Below we plot the gridded sf object using ggplot2
’s geom_sf
geom.
grid |>
left_join(solution) |>
mutate(is_alloc = !is.na(ward_name)) |>
ggplot() +
geom_sf(fill = "transparent", colour = "#EEEEEE", linewidth = .6) +
geom_text(aes(x = x, y = y, label = str_extract(ward_name, "^.{3}")), size = 4, colour = "#451C14")

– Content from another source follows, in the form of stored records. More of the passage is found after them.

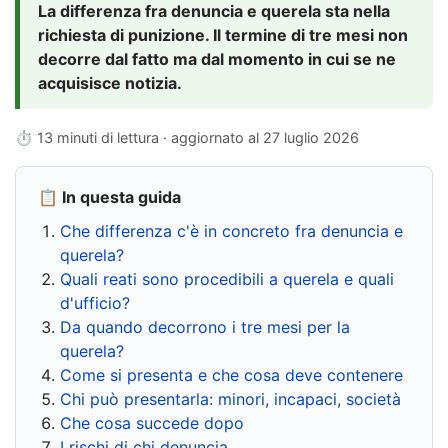
La differenza fra denuncia e querela sta nella
richiesta di punizione. Il termine di tre mesi non
decorre dal fatto ma dal momento in cui se ne
acquisisce notizia.
⏱ 13 minuti di lettura · aggiornato al
27 luglio 2026
📋 In questa guida
Che differenza c'è in concreto fra denuncia e
querela?
Quali reati sono procedibili a querela e quali
d'ufficio?
Da quando decorrono i tre mesi per la
querela?
Come si presenta e che cosa deve contenere
Chi può presentarla: minori, incapaci, società
Che cosa succede dopo
I rischi di chi denuncia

Show displacement vectors with
odvis::get_trajectory()
When evaluating different layout solutions, you may wish to encode
explicitly the geographic distortion introduced by grid layouts. In the
example, displacement vectors are drawn connecting the centroid of each
ward in Leicestershire in real and grid space. Note
that the vectors start straight at the real (origin) geographies and
curve towards the grid (destination) geographies. This is achieved with
get_trajectory()
from odvis
, a package
providing helper functions for parameterising flow maps in gglot2.
First install odvis
.
# install.packages("devtools")
devtools::install_github("rogerbeecham/odvis")
Next combine the grid
and leics_wards
(real
geography) objects into a single simple features data frame.
leics_geogs <- bind_rows(
leics_wards |> mutate(type = "real") |> select(ward_name, x = easting, y = northing, type),
gridmap |> left_join(solution) |> mutate(type = "grid") |> select(ward_name, x, y, type, geometry = geom)
)
Both the origin (real) and destination (grid) locations are contained
in the merged leics_wards
dataset. Control points, which
affect the path of the vectors so that they curve towards the
destination, are generated using odvis::get_trajectory()
,
which implements the parameterisation published in Wood et
al. 2011. In the code below we map()
over each
real-to-grid location pair calling get_trajectory()
to
generate a data frame of trajectories
– origins,
destinations and control points.
trajectories <- leics_geogs |>
st_drop_geometry() |>
filter(!is.na(ward_name)) |>
pivot_wider(names_from = type, values_from = c(x, y)) |>
mutate(id = row_number()) |>
nest(data = c(ward_name, x_real, y_real, x_grid, y_grid)) |>
mutate(
trajectory = map(data, ~ get_trajectory(.x$x_real, .x$y_real, .x$x_grid, .x$y_grid, .x$ward_name))
) |>
select(trajectory) |>
unnest(cols = trajectory)
Finally trajectories are plotted with
ggforce::geom_bezier0()
, with separate lines
(group=
) for each real-to-grid OD pair.
ggplot() +
geom_sf(data = leics_geogs |> mutate(type = factor(type, levels = c("real", "grid"))), aes(fill = type, colour = type), linewidth = .3) +
ggforce::geom_bezier0(data = trajectories, aes(x = x, y = y, group = od_pair), colour = "#451C14", linewidth = .2) +
scale_fill_manual(values = c("#F1DDD1", "transparent"), guide = "none") +
scale_colour_manual(values = c("#FFFFFF", "#d9d9d9"), guide = "none")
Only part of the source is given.